The government is offering 38 billion forint ($165 million) in notes maturing in 2015, 2017 and 2028 at the biweekly sale tomorrow, according to data from the Debt Management Agency on Bloomberg. The five-year yields fell four basis points, or 0.04 percentage point, to 7.93 percent, the lowest since May 3. The forint slid 0.2 percent to 286.78 per euro by 5:30 p.m. in Budapest, paring its gains this year to 9.9 percent.
The IMF is ready to start talks with Hungary on an aid package as soon as legislators approve the proposed changes, Managing Director Christine Lagarde said in a June 25 letter to the Hungarian government and central bank, a copy of which was distributed to reporters today. Negotiations have been held up for more than seven months since Prime Minister Viktor Orban requested the aid because of IMF and European Commission objections on the law.

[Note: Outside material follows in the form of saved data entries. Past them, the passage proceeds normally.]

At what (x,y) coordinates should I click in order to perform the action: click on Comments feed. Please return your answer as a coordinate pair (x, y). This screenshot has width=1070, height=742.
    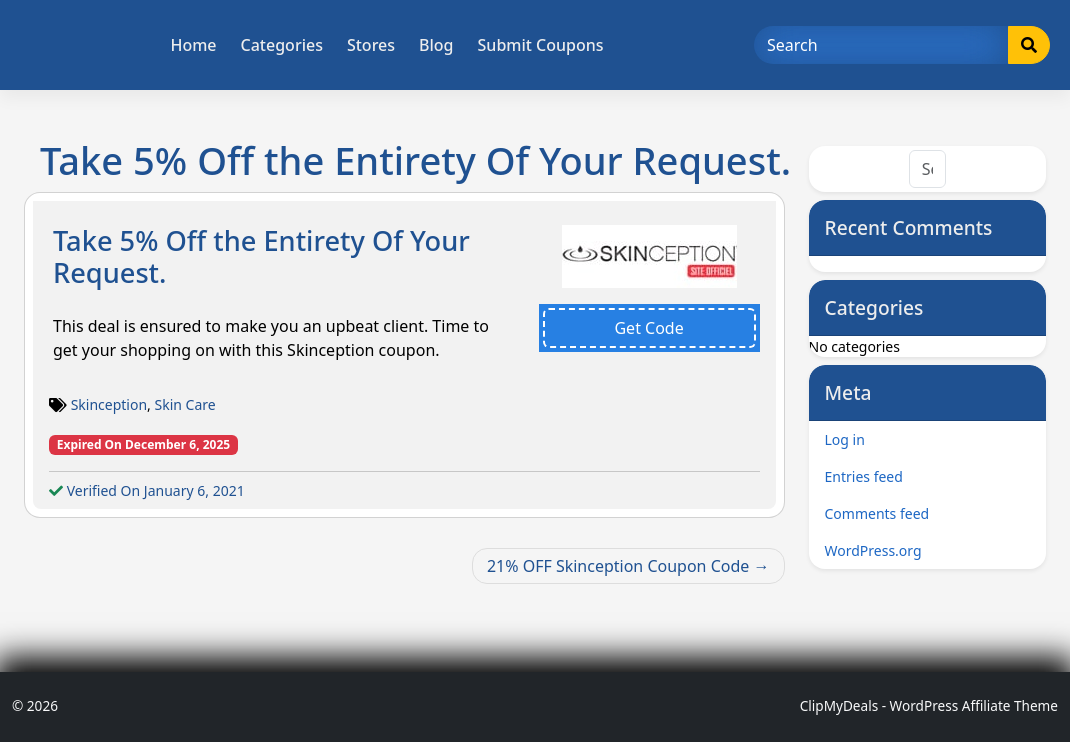
    Looking at the image, I should click on (877, 513).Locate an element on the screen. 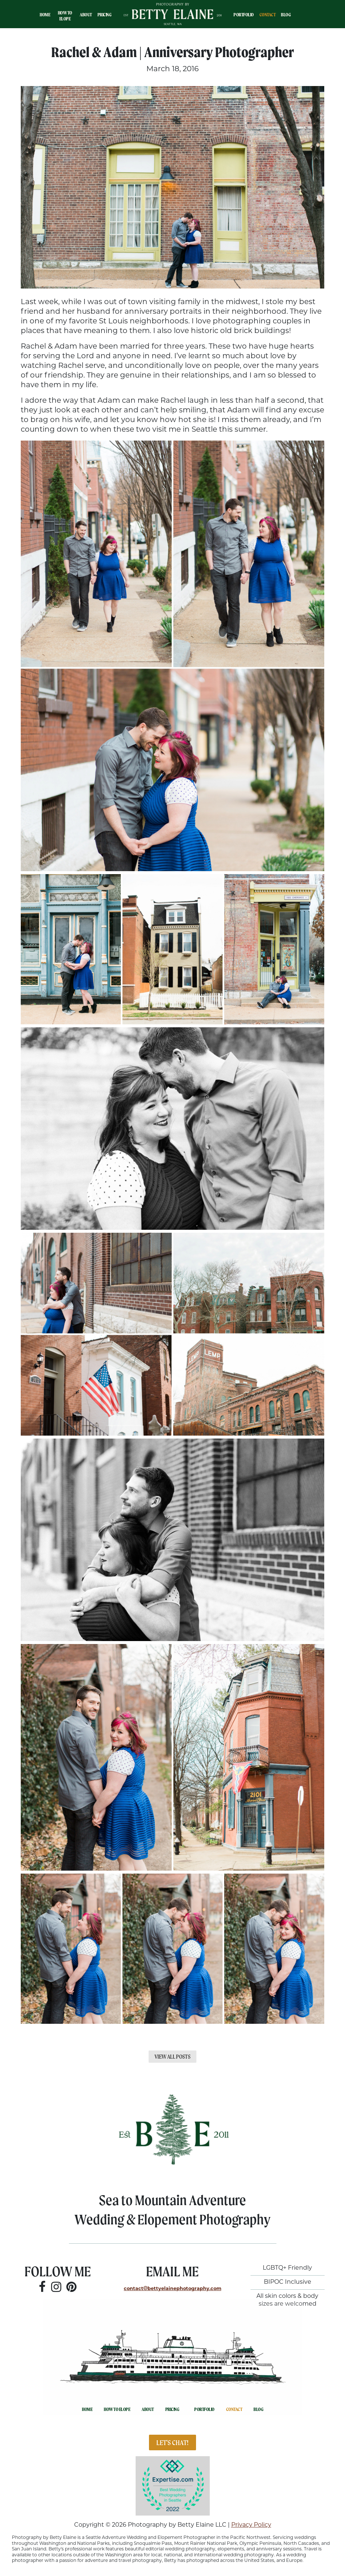  Home is located at coordinates (45, 14).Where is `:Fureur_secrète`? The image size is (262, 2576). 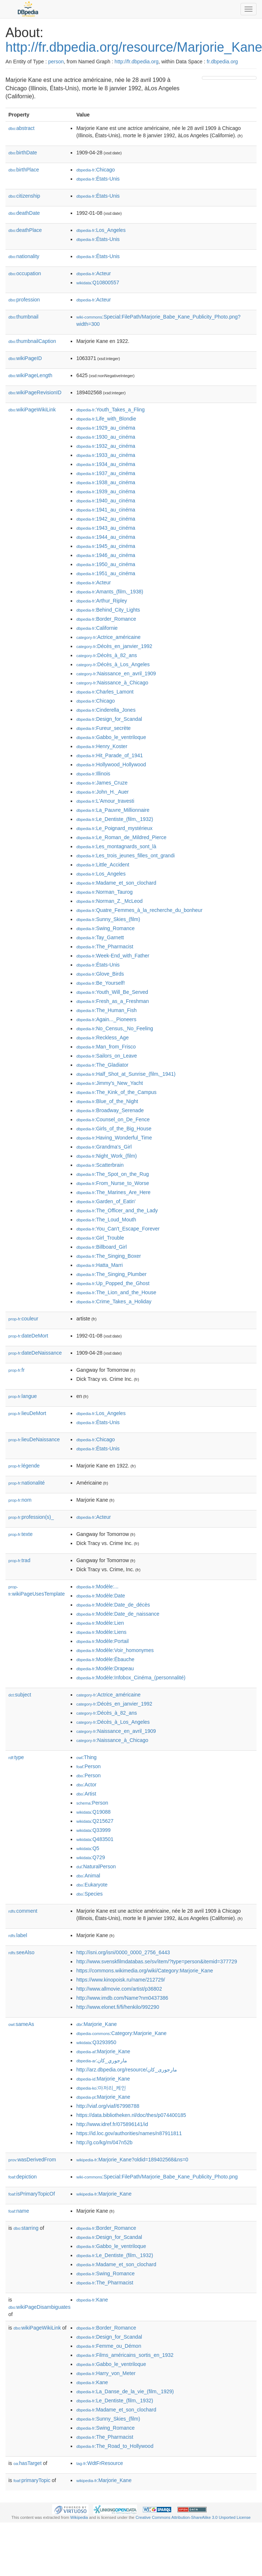 :Fureur_secrète is located at coordinates (103, 728).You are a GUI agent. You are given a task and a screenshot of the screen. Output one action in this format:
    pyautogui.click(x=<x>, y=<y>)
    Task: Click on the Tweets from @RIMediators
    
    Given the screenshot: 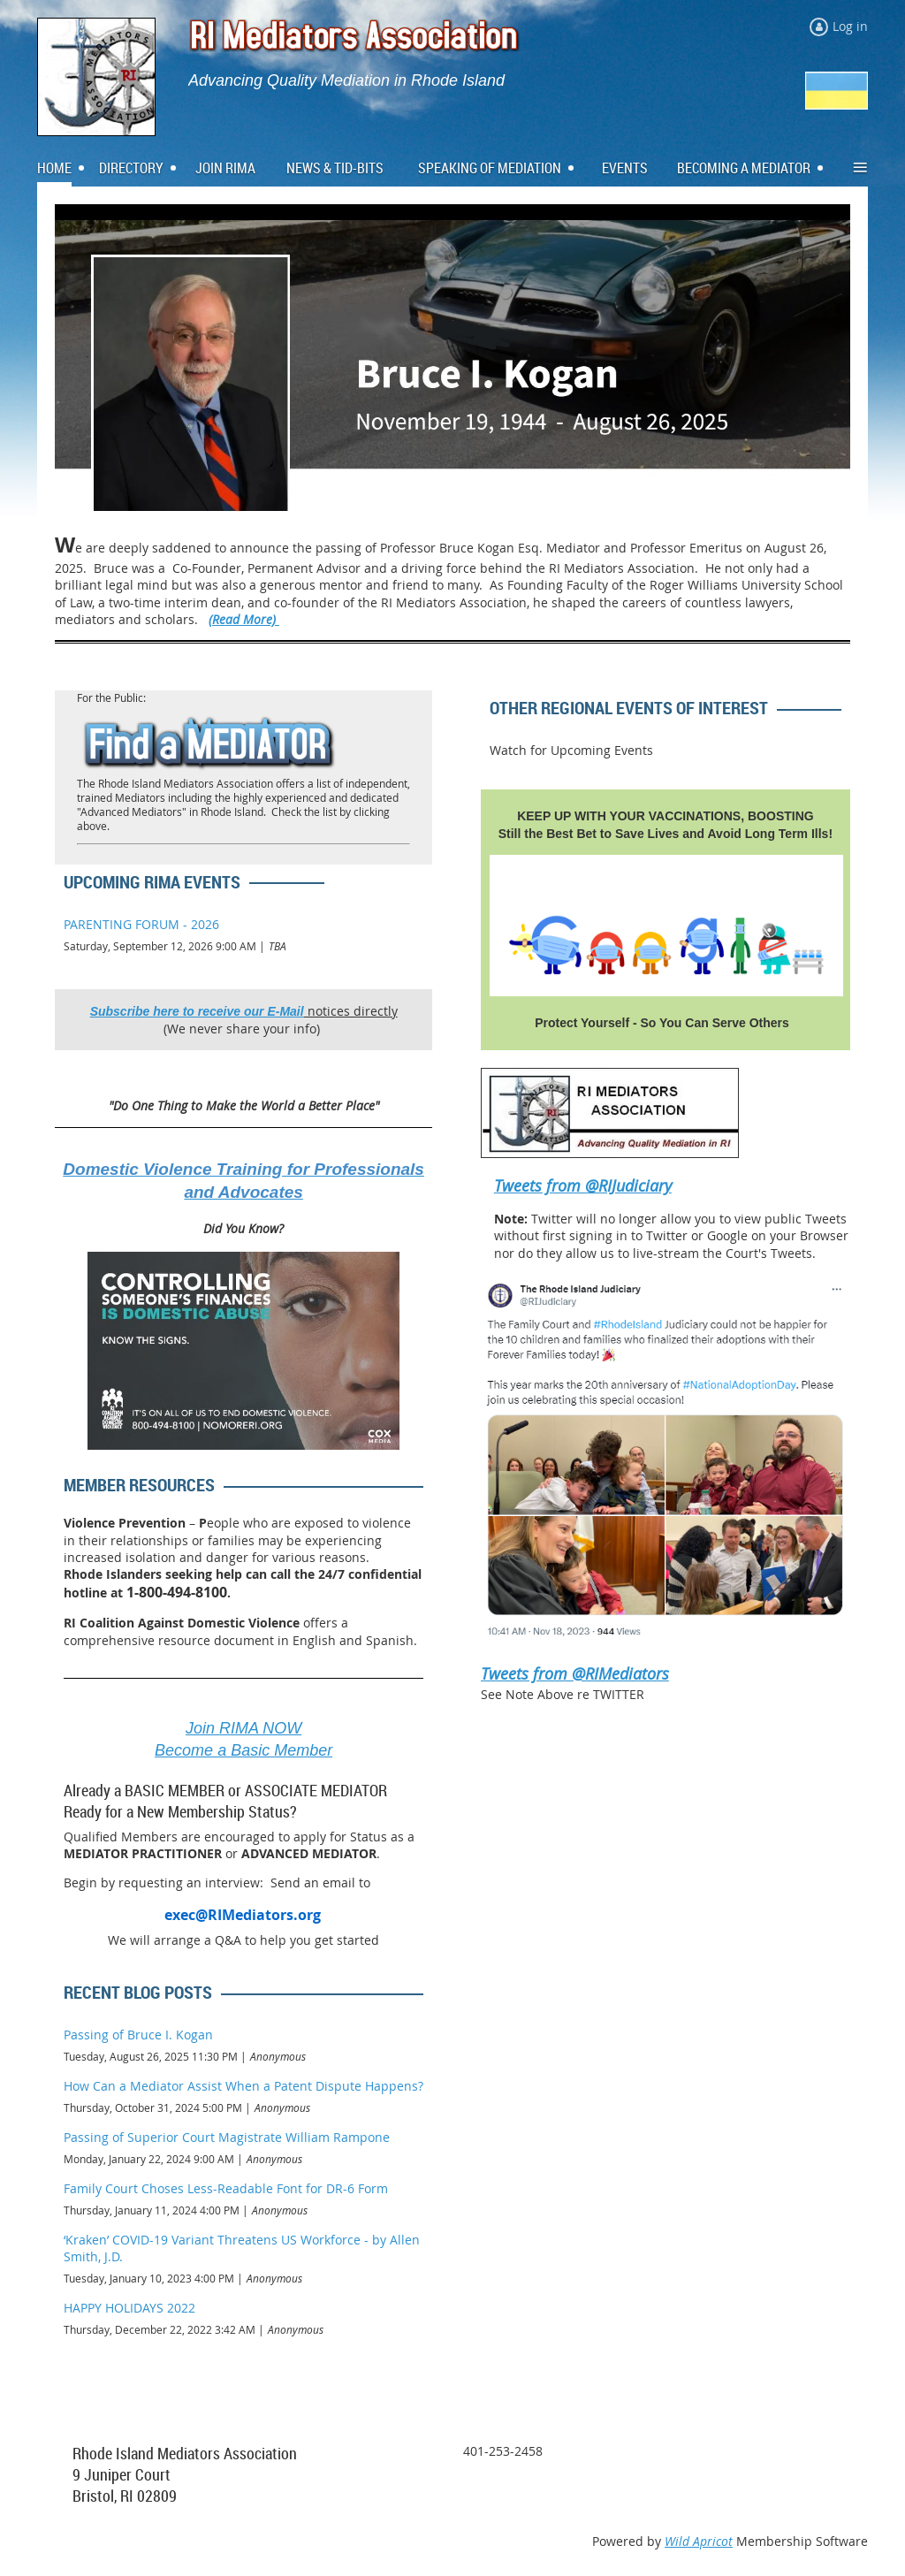 What is the action you would take?
    pyautogui.click(x=575, y=1673)
    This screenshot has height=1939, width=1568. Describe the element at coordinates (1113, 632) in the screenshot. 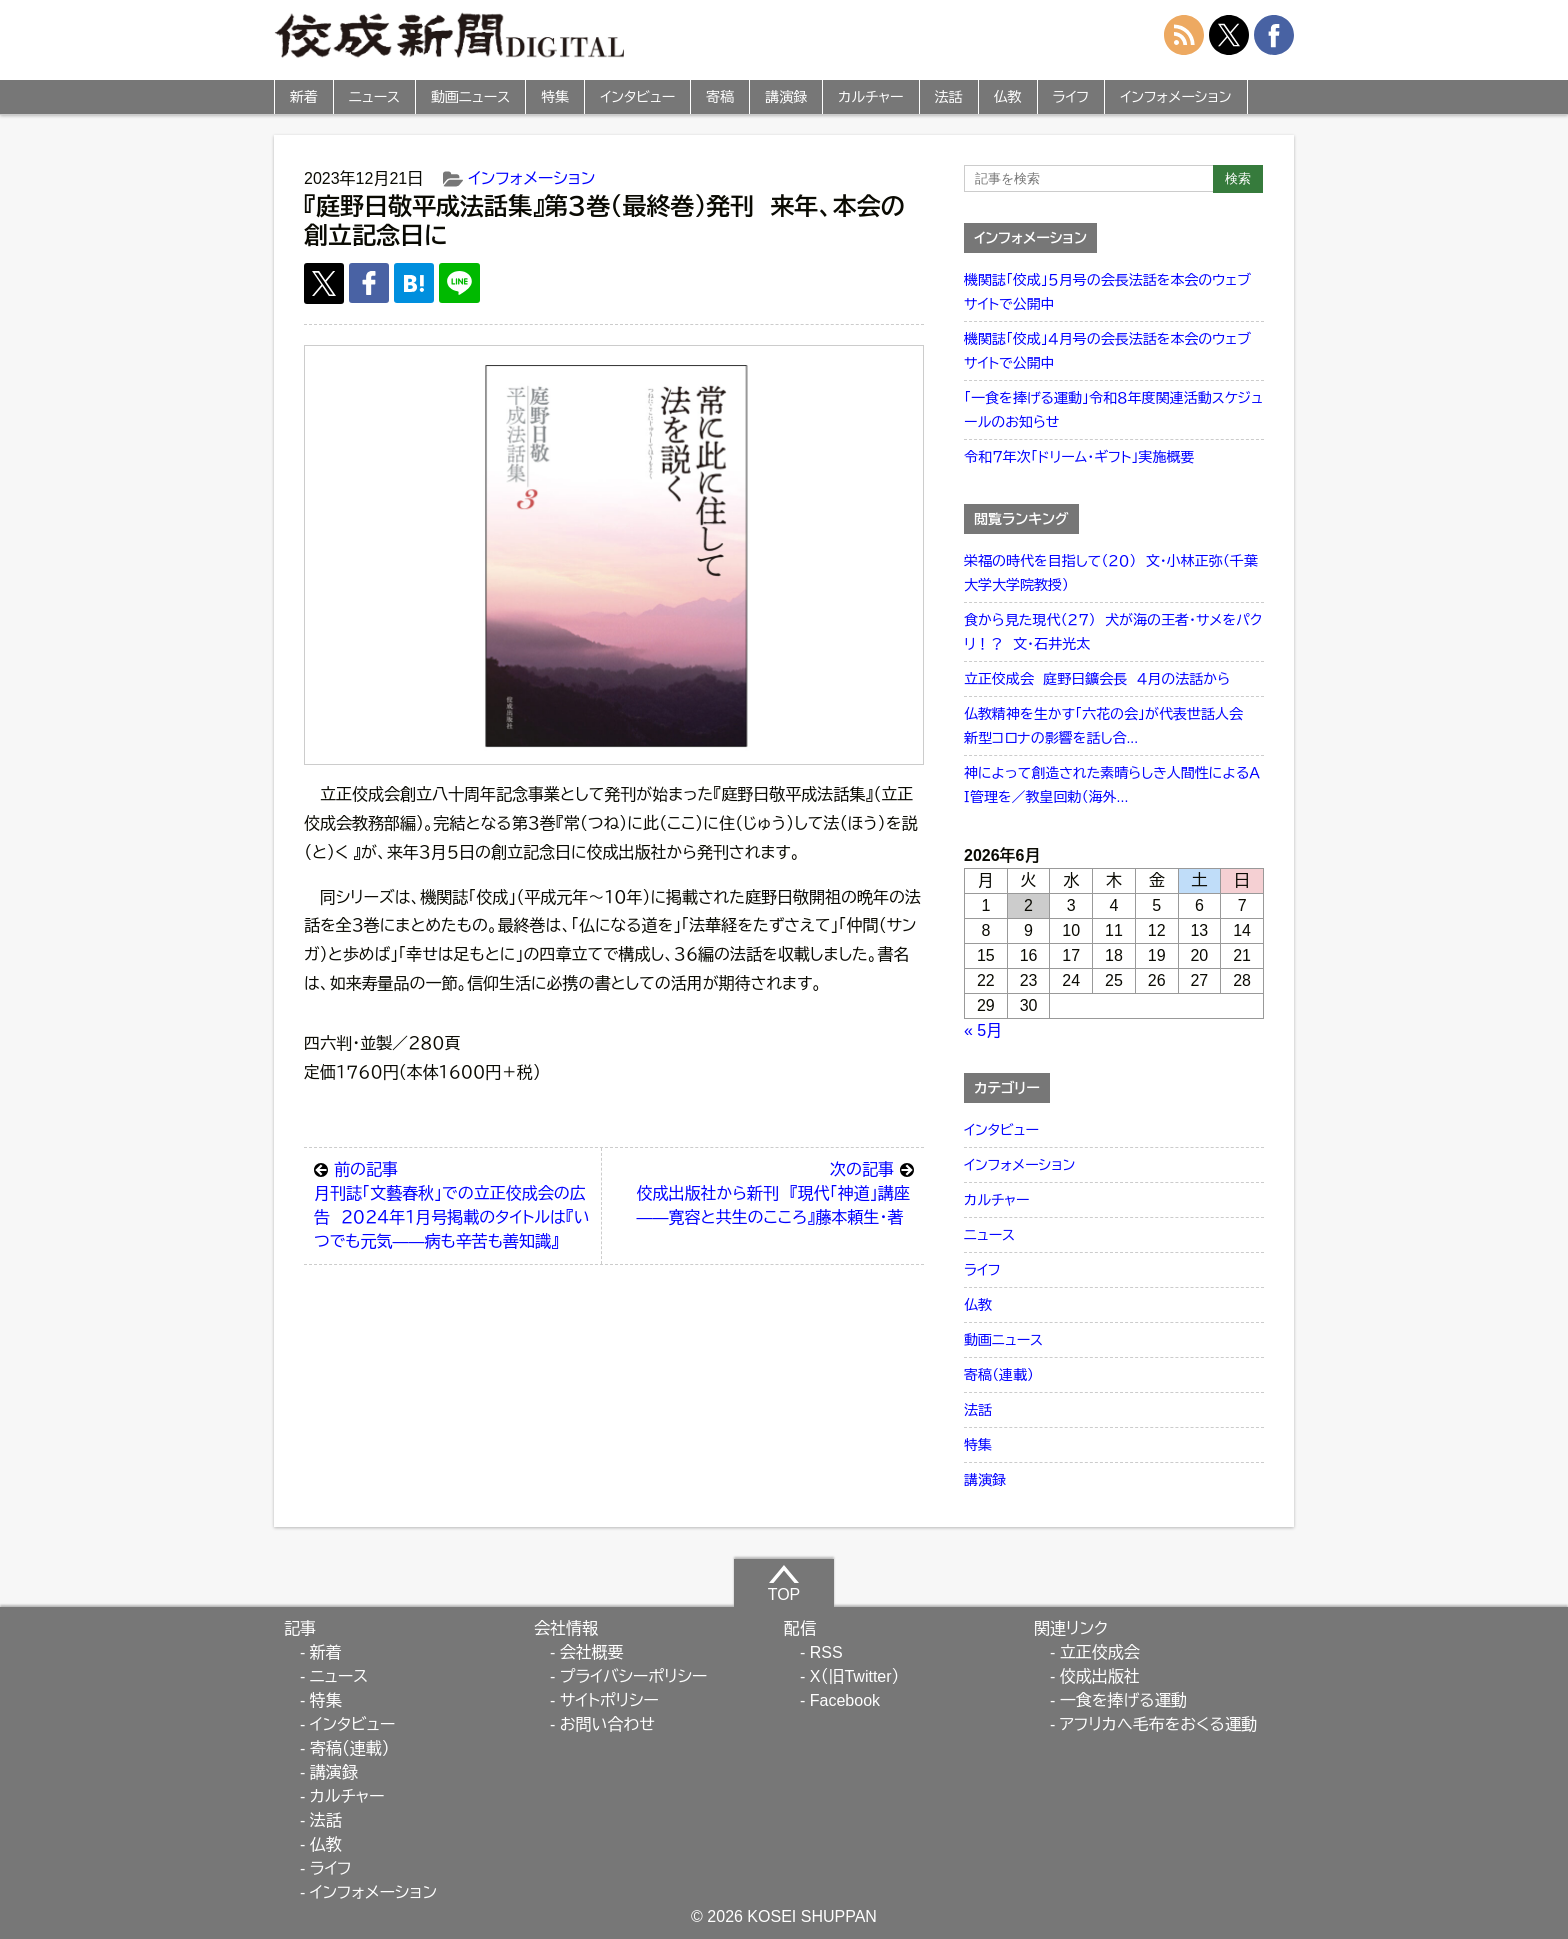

“The market is reacting cautiously on fear there will be further complications after the earlier delays,” Andras Sovany, a Budapest-based trader at ING Groep NV, wrote in comments sent by e-mail, adding that bond yields fell by as much as seven basis points on Lagarde’s letter.
Hungary will pass the amendments by July 12 at the latest and talks can start in mid-July, Mihaly Varga, Hungary’s chief negotiator for an aid deal, told reporters in Budapest.